Os recém-chegados saltaram agilmente para o chão; depois, em passo firme e arrastando consigo os prisioneiros, entraram na habitação.
Gus Topson foi o primeiro a franquear a porta, que Kate se apressara a abrir.
Seguiam-no os irmãos Mortimer e os auxiliares, e por fim Catamount, que fechava o grupo.
- Até que enfim! - exclamou Bellworth indo ao encontro do chefe - Já começava a fazer-me velho!
- Tudo se faz a tempo para quem sabe esperar. respondeu o homem dos olhos claros - Também a nós os minutos nos pareceram longos, mas não havíamos de voltar de mãos
a abanar e estou convencido de que não tardaremos a ver o fim deste doloroso- caso.

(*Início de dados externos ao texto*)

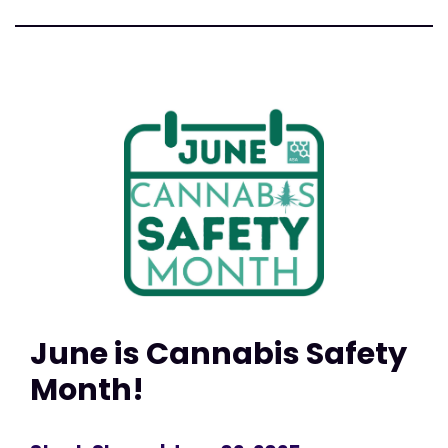
June is Cannabis Safety
Month!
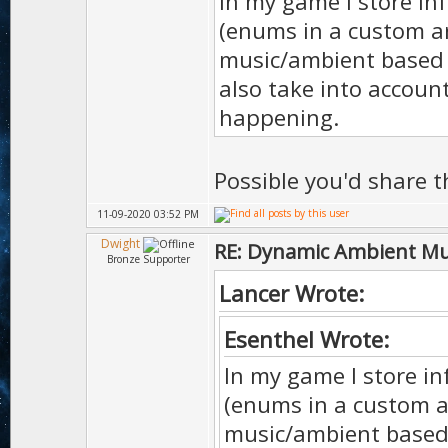
In my game I store in
(enums in a custom a
music/ambient based o
also take into accoun
happening.
Possible you'd share 
11-09-2020 03:52 PM
Dwight
RE: Dynamic Ambient Mu
Bronze Supporter
Lancer Wrote:
Esenthel Wrote:
In my game I store in
(enums in a custom a
music/ambient based o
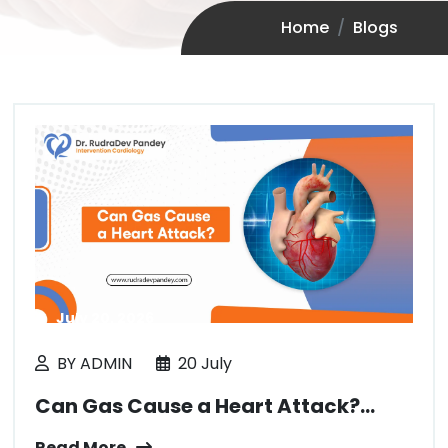
Home
Blogs
July 20, 2026
BY ADMIN
20 July
Can Gas Cause a Heart Attack?...
Read More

O tio Teodoro não deixava de olhar para Winston, que se apresentava miseravelmente, de rosto inchado e fato rasgado. Hal, mais calmo, não pôde deixar de sorrir ao
avistar Sylvia, que, imóvel, esperava junto da janela, não despregando dele os olhos.
- Já preparei o almoço... - aventurou Kate - Pensei que...
- Fez muito bem, senhora Mortimer, - aprovou o sheriff - mas é indispensável regular primeiro este assunto...
- Sim, é indispensável - aprovou Catamount. Sunter e Philipini colocaram-se à entrada da casa e
Bellworth pôde enfim descansar um pouco da tensão nervosa que o dominava.
- Quem te pôs nesse lindo estado, Winston? - interrogou o enfermo.
O colosso apenas deixou escapar um ronco abafado. Foi o ranger quem respondeu voltando-se para o ancião:
- O seu sobrinho contar-lhe-á tudo isso mais tarde, sr. Mortimer! Por agora convém tratar do que mais nos interessa.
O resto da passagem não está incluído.